ABOUT THIS EXERCISE:
Return only the stretch of the material below that begins with the line containing "afinal, desde pequeno" and ends with the line containing "Proativo, ainda como calouro, procurou os", exactly; both of those lines belong to it.

THE DATA:
------
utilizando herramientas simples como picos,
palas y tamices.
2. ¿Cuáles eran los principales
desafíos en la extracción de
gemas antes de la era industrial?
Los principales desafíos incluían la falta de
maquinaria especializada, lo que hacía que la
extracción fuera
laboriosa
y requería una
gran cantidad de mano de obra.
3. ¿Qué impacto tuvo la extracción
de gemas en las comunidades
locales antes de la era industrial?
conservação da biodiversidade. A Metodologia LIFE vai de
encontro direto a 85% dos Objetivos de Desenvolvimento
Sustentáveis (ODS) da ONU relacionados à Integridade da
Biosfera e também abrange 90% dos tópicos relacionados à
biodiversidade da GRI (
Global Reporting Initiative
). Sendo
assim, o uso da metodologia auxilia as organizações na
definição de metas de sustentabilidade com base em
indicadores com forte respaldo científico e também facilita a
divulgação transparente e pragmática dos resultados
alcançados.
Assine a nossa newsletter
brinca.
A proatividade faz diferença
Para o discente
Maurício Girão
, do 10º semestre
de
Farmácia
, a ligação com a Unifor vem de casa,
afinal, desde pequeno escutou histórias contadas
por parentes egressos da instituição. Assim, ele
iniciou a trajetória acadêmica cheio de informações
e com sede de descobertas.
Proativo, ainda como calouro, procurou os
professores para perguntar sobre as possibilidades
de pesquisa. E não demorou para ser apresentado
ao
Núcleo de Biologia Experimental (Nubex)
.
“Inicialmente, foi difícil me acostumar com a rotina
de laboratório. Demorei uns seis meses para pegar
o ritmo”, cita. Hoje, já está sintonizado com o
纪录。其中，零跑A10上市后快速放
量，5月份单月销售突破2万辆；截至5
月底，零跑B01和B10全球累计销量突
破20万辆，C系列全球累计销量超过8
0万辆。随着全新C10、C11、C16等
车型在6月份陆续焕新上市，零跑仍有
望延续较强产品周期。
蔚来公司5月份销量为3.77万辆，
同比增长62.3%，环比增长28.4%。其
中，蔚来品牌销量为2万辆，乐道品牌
------
RESULT OF THE EXERCISE:
afinal, desde pequeno escutou histórias contadas
por parentes egressos da instituição. Assim, ele
iniciou a trajetória acadêmica cheio de informações
e com sede de descobertas.
Proativo, ainda como calouro, procurou os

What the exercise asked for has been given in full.